Yvonne Morozetti
Eram seis
e quarenta da manhã, Alice levantou sobressaltada. Mais um dia em que seu ideário matutino teria que ser adiado. O
despertador tocara há quarenta minutos e mais uma vez ela desligara e voltara a
dormir. Agora ela teria apenas vinte minutos para se aprontar e estar na
portaria do prédio, distante quinze minutos da estação de metrô que a levaria à
estação de onde partiria o trem para a cidade onde trabalhava. Isso implicaria
ficar em jejum até o horário de intervalo do trabalho. Não é à toa que seu
estômago doía diariamente.
Ela
tinha exatos oitenta minutos para estar diante do relógio de ponto de seu andar
marcando o início de sua longa jornada de trabalho. Sim, há duas semanas ela
estava trabalhando duas horas a mais por dia, compensando as saídas antecipadas
e pontos facultativos decretados em razão dos jogos da copa.
Só de pensar nisso ela se irritava, odiava futebol. Não
queria ter deixado o trabalho para “torcer pelo seu time”. Sem contar que
nesses dias o seu deslocamento era mais desgastante, pois todas as pessoas eram
dispensadas no mesmo horário. Pior, ela
tinha que aturar aquela efusão de alegria, de cantorias, de esperança na
vitória que “tornaria os seus dias menos penosos”, como lhe diziam os colegas
de trabalho.
Sua rotina matutina era toda cronometrada. Além dos quinze
minutos a pé até a estação de metrô, levava cinco minutos até a plataforma de
embarque e, após doze minutos, desembarcava na estação onde pegaria o trem. Mais
cinco minutos até a plataforma de embarque e mais vinte minutos até a cidade
onde trabalhava. Restariam três minutos para chegar ao trabalho e marcar o
ponto no horário.
Mesmo que corresse não seria possível chegar em três
minutos. Num passo acelerado ela costumava gastar doze minutos caminhando. Daí
tinha que pegar o elevador e dirigir-se até o último andar do edifício, onde
marcava o seu ponto. Com muita sorte concluía esse percurso final em três
minutos, quando o elevador estava em funcionamento normal.
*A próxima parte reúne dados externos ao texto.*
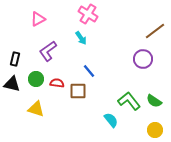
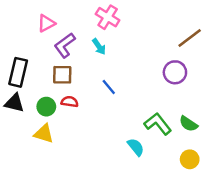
purple L-shape: (48, 51) -> (65, 45), moved
black rectangle: (15, 59) -> (18, 72), size x1.6
green circle: (36, 79) -> (46, 107), moved
brown square: (78, 91) -> (62, 75), moved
A tolerância de atrasos era de quinze minutos por mês, e
ela já a havia ultrapassado, o que significava que teria desconto em sua folha
de pagamento. Tinha a esperança de chegar até o limite de tolerância diária -
de dez minutos -, por força do horário móvel concedido ao pessoal do seu nível.
Naquele dia Alice resolveu encurtar o tempo gasto de sua
casa até a primeira estação. Saiu correndo e, após onze minutos, conseguiu
chegar à estação do metrô. Três minutos depois embarcou no trem que estava fechando
as portas. O próximo passo agora seria desembarcar correndo, chegar à
plataforma para pegar o trem, conseguir sentar-se de modo que pudesse se
maquiar e, finalmente, estar apresentável
quando chegasse ao trabalho.
Chegaria despenteada, é certo, pois teria também que
correr da estação até o prédio onde trabalhava. Mas
ao menos estaria pintada, com corretor de olheiras, blush, rímel, batom e lápis
de sobrancelhas, itens mantidos na sua necessaire.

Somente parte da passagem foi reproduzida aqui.